DOPO: Dense Online Preference Optimization for Cross-Dataset Motion Diffusion Adaptation

Media Integration and Communication Center (MICC), University of Florence, Florence, Italy.

Adapting text-conditioned motion diffusion models to new domains typically requires collecting additional motion capture data and retraining from scratch, a process that is expensive, time-consuming, and often impractical. In this paper we propose DOPO (Dense Online Preference Optimization), a post-training framework that fine-tunes pretrained motion diffusion models using only textual prompts from the target domain, without directly requiring ground-truth motion data or human preference annotations.
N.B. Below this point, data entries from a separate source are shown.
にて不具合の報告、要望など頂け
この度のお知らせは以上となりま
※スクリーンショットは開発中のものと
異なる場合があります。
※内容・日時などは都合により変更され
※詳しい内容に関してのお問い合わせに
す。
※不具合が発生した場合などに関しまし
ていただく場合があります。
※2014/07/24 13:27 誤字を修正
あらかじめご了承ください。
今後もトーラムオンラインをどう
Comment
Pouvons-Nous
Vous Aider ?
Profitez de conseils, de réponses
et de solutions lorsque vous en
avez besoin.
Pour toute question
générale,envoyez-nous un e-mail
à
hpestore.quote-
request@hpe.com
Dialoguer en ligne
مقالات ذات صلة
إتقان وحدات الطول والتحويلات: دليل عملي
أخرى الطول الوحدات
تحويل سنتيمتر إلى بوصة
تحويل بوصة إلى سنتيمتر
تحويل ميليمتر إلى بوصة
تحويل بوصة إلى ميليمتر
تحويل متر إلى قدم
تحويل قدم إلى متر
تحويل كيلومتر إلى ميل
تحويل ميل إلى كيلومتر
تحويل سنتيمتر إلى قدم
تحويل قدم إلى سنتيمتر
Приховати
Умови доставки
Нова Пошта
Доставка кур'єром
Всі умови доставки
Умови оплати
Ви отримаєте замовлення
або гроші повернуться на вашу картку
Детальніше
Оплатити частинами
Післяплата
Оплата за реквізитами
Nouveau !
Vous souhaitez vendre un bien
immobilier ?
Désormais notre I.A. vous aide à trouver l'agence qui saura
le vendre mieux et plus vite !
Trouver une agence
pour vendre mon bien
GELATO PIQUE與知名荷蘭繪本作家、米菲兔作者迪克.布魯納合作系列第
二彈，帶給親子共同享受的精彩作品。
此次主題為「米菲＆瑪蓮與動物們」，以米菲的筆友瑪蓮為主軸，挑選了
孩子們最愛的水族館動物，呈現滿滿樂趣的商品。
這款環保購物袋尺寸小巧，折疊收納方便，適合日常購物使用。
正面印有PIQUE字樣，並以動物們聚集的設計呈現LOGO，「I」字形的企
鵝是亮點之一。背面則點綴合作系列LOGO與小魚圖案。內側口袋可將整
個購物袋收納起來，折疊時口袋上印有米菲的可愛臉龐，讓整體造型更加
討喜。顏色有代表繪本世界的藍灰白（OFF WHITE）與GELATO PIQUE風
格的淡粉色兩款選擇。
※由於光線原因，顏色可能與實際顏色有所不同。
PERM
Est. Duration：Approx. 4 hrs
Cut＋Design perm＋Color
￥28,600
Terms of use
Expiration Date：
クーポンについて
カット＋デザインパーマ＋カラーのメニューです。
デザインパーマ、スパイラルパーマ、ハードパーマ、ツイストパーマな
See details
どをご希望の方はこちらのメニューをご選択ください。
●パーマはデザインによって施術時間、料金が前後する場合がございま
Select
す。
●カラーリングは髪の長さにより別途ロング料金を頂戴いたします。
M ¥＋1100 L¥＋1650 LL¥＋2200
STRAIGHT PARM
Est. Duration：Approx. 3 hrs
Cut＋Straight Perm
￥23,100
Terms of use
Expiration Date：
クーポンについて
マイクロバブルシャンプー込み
DOPO builds on two components: (1) TMR-Dense, a timestep-conditioned text-motion retrieval network that evaluates motion-text alignment at arbitrary points along the denoising trajectory, enabling dense preference signals throughout generation; and (2) an online adaptation of Step-by-step Preference Optimization that uses TMR-Dense to automatically construct preference pairs from target domain prompts, eliminating the need for pre-collected preference datasets. Unlike prior reinforcement learning approaches that rely on sparse terminal rewards, DOPO provides step-aware supervision while avoiding the instabilities associated with policy gradient optimization. We evaluate our approach on cross-dataset adaptation scenarios spanning BABEL, HumanML3D, and MotionX, testing both latent-space and joint-space diffusion architectures. Experimental results indicate consistent improvements over zero-shot baselines and prior RL-based method across metrics, with training times reduced by approximately an order of magnitude. DOPO preserves performance on source distributions after adaptation, suggesting that online preference-based fine-tuning offers a practical path toward more adaptable motion generation systems.